# Visualizing a Topic Model using pyLDAVis

For this project, we try to see if we can conduct some topic modelling using sklearn's in-built LDA and pyLDAVis to visualise the topic models.

First, we import the libraries needed, including:

- **sklearn** library for running LDA on the comments
- **pyLDAVis** for visualisation
- **MYSQLDb** library for connecting to the database and extract the comments
- Stanford's **nltk** (natural language toolkit) for text processing
- **pandas** for its dataframe

Note that this notebook runs on Python 2.7 due to pyLDAVis not being able to run on Python 3.

In [1]:
# supress warnings on sklearn LDA
import warnings
warnings.filterwarnings("ignore")

from __future__ import print_function

# import pyLDAVis
import pyLDAvis
import pyLDAvis.sklearn
pyLDAvis.enable_notebook()

# import MySQLdb to use the connection later
import MySQLdb

# import re for regex
import re

# import sklearn vectorizer and LDA library
from sklearn.feature_extraction.text import CountVectorizer, TfidfVectorizer
from sklearn.decomposition import LatentDirichletAllocation

# import pandas for dataframe
import pandas as pd

from nltk.corpus import stopwords
import nltk
nltk.download('stopwords');

[nltk_data] Downloading package stopwords to
[nltk_data]     C:\Users\User\AppData\Roaming\nltk_data...
[nltk_data]   Package stopwords is already up-to-date!

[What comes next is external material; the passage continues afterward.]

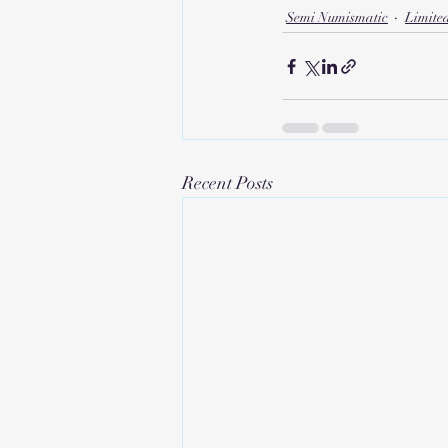
Semi Numismatic
Limite
Recent Posts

Specify the connection information to the MySQL database and then connect to the database using pandas, retrieving the data as a dataframe. We only need the comments column for the topic modelling.

In [2]:
connec = MySQLdb.connect(host="localhost",    # your host, usually localhost
                     user="root",         # your username
                     passwd="user1991",  # your password
                     db="tia_test")        # name of the data base

comments_df = pd.read_sql('select * from comments;', con=connec)
comments_doc = comments_df['comment']

Next we look at how we can clean up the text in the comments. Some approaches are as follows:

- setting all words to lowercase
- removing all punctuations
- removing stopwords based on stopword list
- removing all tokens with only numbers
- strip leading and trailing spaces
- customise some terms (will see later)

In [3]:
# custom stopword list based on understanding of the dataset
#stop_word_list = ["salary", "cum", "up", "to", "mnc", "mncs", "job", "id", "etc", "bonus", "per", "month", "aws", "days",
#                 "immediate", "position", "positions", "temp", "temporary", "perm", "permanant", "urgent", "sea", 
#                  "singapore", "apac", "asia", "pacific", "ot", "weekend", "weekday"]
stop_word_list = ["the", "be", "to", "of", "and", "a", "in", "that", "have", "i", "it", "for", "not", "on", "with", "he", "as", "you", "do", "at",
                  "this", "but", "his", "by", "from", "they", "we", "say", "her", "she", "or", "an", "will", "my", "one", "all", "would", "there",
                  "their", "what", "so", "up", "out", "if", "about", "who", "get", "which", "go", "me", "when", "make", "can", "like", "time", "no",
                  "just", "him", "know", "take", "people", "into", "year", "your", "good", "some", "could", "them", "see", "other", "than", "then",
                  "now", "look", "only", "come", "its", "over", "think", "also", "back", "after", "use", "two", "how", "our", "work", "first", "well",
                  "way", "even", "new", "want", "because", "any", "these", "give", "day", "most", "us", 'https', 'www', 'crystal',
                  'etc', 'is', 'youre', 'were', 'im', 'hes', 'shes', 'theyre', 'are', 'yes', 'hi', 'isnt', 'wasnt', 'hey', 'co']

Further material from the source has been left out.